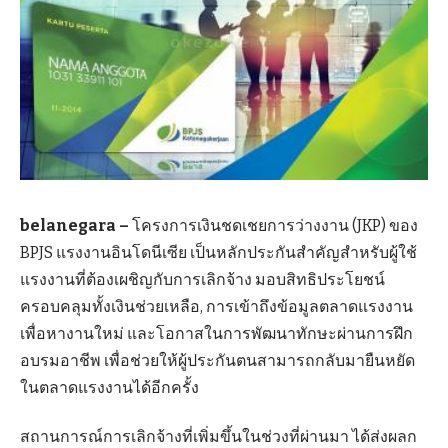
belanegara –
โครงการเงินชดเชยการว่างงาน (JKP) ของ
BPJS แรงงานอินโดนีเซีย เป็นหลักประกันสำคัญสำหรับผู้ใช้
แรงงานที่ต้องเผชิญกับการเลิกจ้าง มอบสิทธิประโยชน์
ครอบคลุมทั้งเงินช่วยเหลือ, การเข้าถึงข้อมูลตลาดแรงงาน
เพื่อหางานใหม่ และโอกาสในการพัฒนาทักษะผ่านการฝึก
อบรมอาชีพ เพื่อช่วยให้ผู้ประกันตนสามารถกลับมายืนหยัด
ในตลาดแรงงานได้อีกครั้ง
สถานการณ์การเลิกจ้างที่เพิ่มขึ้นในช่วงที่ผ่านมา ได้ส่งผลก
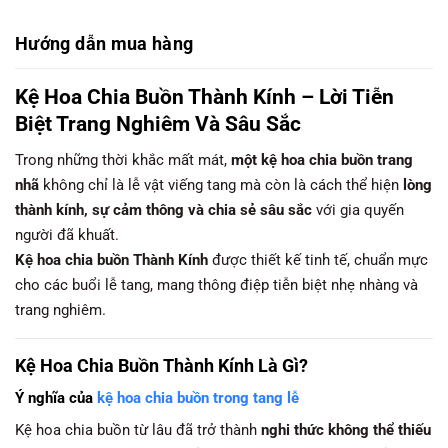
Hướng dẫn mua hàng
Kệ Hoa Chia Buồn Thành Kính – Lời Tiễn
Biệt Trang Nghiêm Và Sâu Sắc
Trong những thời khắc mất mát,
một kệ hoa chia buồn trang
nhã
không chỉ là lễ vật viếng tang mà còn là cách thể hiện
lòng
thành kính, sự cảm thông và chia sẻ sâu sắc
với gia quyến
người đã khuất.
Kệ hoa chia buồn Thành Kính
được thiết kế tinh tế, chuẩn mực
cho các buổi lễ tang, mang thông điệp tiễn biệt nhẹ nhàng và
trang nghiêm.
Kệ Hoa Chia Buồn Thành Kính Là Gì?
Ý nghĩa của
kệ hoa chia buồn trong tang lễ
Kệ hoa chia buồn từ lâu đã trở thành
nghi thức không thể thiếu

EXERCISE DIRECTIONS — All lines from the one containing "Trong những thời" to the end of the records, both ends included, should be printed exactly and on their own.

TASK OUTPUT —
Trong những thời khắc mất mát,
một kệ hoa chia buồn trang
nhã
không chỉ là lễ vật viếng tang mà còn là cách thể hiện
lòng
thành kính, sự cảm thông và chia sẻ sâu sắc
với gia quyến
người đã khuất.
Kệ hoa chia buồn Thành Kính
được thiết kế tinh tế, chuẩn mực
cho các buổi lễ tang, mang thông điệp tiễn biệt nhẹ nhàng và
trang nghiêm.
Kệ Hoa Chia Buồn Thành Kính Là Gì?
Ý nghĩa của
kệ hoa chia buồn trong tang lễ
Kệ hoa chia buồn từ lâu đã trở thành
nghi thức không thể thiếu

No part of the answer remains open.